Nessa edição: sobre privilégios, culpa e caridade, referências e links pra clicar sem pressa.
Ah, as palavras em laranja são apertáveis, sempre bom avisar.
Pra quem cansou da gente, é possível se desinscrever a qualquer momento lá embaixo.
Para quem curtiu, espalhe a ideia :)
Pra quem não tem paciência de ler a news até o final, já quero adiantar uma informação: no dia 27 desse mês (terça-feira) às 19h30, vai rolar uma roda de conversa pra gente papear sobre as eleições e é direcionado pra quem sente falta de um espaço civilizado pra tirar dúvidas, desabafar sobre bolsonarista na família, refletir sobre candidatos/as e entender melhor o funcionamento do sistema como um todo.
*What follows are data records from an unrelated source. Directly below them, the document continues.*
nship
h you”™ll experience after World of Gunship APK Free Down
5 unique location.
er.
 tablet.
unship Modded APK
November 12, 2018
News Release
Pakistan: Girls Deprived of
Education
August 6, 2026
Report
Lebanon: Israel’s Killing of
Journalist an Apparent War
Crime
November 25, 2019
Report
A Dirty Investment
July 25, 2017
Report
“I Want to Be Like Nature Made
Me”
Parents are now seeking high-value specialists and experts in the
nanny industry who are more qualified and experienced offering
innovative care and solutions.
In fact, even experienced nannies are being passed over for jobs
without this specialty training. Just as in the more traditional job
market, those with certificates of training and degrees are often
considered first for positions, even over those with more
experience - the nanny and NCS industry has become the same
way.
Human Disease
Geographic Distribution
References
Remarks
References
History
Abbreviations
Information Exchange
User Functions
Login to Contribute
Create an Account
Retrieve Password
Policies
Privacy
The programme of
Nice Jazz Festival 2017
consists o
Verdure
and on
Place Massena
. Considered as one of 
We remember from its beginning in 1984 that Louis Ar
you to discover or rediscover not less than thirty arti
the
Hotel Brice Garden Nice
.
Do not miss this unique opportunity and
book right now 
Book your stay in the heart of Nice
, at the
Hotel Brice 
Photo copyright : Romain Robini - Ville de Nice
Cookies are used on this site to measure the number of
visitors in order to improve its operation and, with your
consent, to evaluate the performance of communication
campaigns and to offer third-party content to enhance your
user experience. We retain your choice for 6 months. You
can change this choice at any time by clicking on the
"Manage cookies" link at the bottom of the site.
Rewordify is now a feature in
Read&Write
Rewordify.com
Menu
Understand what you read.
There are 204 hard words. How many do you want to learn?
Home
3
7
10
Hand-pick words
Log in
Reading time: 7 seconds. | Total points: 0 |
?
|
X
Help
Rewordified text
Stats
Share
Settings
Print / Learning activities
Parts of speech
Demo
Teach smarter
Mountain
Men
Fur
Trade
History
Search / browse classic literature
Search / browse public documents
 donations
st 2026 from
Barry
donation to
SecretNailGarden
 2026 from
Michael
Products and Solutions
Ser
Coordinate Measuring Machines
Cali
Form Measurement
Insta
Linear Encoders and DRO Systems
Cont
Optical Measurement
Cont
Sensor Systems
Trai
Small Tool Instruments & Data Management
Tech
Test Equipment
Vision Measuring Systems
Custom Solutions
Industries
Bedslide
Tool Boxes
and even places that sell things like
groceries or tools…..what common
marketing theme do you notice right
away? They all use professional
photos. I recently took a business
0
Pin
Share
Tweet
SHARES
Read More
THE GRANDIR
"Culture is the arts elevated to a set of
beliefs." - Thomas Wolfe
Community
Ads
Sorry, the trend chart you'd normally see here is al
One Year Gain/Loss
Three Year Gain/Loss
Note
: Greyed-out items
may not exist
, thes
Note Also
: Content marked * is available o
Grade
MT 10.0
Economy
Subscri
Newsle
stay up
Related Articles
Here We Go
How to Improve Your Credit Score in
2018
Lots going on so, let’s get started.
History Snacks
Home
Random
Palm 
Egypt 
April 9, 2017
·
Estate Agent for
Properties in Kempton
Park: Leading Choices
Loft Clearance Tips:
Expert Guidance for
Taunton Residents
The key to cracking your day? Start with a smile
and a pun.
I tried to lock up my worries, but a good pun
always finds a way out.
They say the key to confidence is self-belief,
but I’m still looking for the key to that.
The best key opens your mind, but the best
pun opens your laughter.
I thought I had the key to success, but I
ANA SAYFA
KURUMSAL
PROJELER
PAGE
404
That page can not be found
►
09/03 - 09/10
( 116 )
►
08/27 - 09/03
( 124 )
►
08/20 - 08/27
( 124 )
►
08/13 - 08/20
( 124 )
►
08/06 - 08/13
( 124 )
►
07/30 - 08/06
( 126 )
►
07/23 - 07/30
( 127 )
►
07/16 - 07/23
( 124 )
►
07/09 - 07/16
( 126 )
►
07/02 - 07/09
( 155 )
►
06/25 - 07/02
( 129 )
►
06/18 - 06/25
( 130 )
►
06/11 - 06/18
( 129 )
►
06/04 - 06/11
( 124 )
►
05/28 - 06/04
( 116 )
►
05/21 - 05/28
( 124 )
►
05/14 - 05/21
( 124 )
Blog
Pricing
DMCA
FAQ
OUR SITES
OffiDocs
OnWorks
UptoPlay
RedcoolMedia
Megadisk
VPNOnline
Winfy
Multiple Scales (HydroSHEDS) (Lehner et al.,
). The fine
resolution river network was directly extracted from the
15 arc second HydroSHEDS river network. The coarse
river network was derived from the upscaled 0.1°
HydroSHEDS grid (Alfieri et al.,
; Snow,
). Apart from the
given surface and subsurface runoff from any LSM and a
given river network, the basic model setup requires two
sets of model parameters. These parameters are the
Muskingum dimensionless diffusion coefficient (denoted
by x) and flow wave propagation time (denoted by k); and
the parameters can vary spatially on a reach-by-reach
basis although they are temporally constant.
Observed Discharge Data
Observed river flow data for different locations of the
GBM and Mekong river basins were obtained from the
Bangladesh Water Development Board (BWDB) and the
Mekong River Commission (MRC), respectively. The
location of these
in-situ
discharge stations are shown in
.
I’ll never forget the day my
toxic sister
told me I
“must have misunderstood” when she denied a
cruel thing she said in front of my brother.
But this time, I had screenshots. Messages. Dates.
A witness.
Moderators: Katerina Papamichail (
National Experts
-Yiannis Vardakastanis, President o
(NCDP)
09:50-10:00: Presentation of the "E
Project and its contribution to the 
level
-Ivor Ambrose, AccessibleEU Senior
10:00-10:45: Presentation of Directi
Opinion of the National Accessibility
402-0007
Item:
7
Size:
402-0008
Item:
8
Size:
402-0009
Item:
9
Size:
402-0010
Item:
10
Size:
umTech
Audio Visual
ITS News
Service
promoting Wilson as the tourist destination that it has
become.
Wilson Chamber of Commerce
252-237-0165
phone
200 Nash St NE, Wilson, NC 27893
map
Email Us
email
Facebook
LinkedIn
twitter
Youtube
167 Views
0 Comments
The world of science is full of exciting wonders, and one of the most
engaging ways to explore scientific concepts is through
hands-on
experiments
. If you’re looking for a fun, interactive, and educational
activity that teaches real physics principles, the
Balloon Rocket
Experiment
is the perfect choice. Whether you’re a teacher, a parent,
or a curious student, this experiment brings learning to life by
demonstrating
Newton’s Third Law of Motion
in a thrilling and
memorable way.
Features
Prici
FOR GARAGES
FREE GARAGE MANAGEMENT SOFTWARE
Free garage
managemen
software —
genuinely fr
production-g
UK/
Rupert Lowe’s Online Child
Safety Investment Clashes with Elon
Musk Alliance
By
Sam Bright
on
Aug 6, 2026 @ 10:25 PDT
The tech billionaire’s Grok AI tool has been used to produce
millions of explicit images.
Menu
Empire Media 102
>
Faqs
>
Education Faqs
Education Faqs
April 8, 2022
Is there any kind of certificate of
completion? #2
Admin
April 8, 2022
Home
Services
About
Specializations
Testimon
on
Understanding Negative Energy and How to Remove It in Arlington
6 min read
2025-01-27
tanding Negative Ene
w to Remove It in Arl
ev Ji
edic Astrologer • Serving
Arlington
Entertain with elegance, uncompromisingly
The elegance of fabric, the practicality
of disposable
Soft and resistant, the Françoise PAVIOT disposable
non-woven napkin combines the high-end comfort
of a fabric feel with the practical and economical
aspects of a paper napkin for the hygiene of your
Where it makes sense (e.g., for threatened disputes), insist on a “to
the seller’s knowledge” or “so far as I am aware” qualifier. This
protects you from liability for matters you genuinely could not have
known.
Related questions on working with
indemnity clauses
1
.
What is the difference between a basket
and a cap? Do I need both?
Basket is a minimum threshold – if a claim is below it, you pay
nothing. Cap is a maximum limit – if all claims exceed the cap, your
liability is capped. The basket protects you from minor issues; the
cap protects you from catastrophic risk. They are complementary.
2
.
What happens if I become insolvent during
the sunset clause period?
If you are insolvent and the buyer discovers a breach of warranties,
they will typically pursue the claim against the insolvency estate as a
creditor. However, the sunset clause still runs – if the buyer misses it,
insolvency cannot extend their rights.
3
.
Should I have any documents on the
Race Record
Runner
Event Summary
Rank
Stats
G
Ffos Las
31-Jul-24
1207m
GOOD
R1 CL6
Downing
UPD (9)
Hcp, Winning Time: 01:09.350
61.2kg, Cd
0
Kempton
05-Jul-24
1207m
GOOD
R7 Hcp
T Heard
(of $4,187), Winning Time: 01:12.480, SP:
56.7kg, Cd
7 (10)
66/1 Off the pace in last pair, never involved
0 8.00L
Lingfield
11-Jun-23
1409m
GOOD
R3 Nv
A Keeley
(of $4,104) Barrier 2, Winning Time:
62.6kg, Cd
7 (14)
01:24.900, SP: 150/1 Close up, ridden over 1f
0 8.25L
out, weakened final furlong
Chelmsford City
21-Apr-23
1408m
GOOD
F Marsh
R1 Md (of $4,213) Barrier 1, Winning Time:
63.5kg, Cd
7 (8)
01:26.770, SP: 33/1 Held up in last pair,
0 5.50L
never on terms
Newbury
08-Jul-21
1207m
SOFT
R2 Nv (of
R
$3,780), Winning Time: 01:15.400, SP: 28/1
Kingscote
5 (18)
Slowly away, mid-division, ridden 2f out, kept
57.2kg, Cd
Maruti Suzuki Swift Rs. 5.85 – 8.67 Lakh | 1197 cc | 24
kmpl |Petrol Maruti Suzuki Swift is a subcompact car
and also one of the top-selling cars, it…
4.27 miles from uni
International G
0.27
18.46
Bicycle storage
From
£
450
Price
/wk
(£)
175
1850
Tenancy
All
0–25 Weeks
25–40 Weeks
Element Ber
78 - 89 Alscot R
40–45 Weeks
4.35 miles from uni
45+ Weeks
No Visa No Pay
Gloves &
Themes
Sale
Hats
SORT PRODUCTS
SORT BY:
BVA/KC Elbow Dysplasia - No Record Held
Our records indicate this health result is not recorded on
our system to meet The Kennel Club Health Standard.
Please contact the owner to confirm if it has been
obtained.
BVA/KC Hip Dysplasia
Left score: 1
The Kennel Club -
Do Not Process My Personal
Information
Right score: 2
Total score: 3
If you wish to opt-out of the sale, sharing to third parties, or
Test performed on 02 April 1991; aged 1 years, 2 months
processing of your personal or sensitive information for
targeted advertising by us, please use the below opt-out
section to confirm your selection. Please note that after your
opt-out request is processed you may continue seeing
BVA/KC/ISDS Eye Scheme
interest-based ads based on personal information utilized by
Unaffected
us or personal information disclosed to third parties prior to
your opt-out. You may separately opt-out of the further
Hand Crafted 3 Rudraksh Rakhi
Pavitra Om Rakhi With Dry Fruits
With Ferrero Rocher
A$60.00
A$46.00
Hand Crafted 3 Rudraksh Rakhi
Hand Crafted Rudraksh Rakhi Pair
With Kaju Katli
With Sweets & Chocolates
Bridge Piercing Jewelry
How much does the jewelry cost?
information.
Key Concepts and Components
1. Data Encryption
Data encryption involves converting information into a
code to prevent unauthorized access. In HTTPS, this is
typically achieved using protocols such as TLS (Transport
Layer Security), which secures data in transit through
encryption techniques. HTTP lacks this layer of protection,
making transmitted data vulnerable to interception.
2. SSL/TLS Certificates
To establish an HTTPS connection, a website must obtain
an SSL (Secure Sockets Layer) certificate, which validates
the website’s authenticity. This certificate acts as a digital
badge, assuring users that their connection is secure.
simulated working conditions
Sabemos que as eleições não vão resolver os problemas do Brasil, mas estamos em uma situação bem periclitante e, nessa conversa, queremos incentivar uma postura crítica que vá pra muito além de outubro.
Chega mais, é gratuita e aberta via zoom, nesse link aqui.
Agora bora pro nosso tema principal.
Alguns episódios nos últimos meses, aparentemente desconectados, deram a letra de como reações frente às injustiças podem ter vieses bem diferentes, e o moralismo que existe sobre o que chamamos de “fazer o bem”.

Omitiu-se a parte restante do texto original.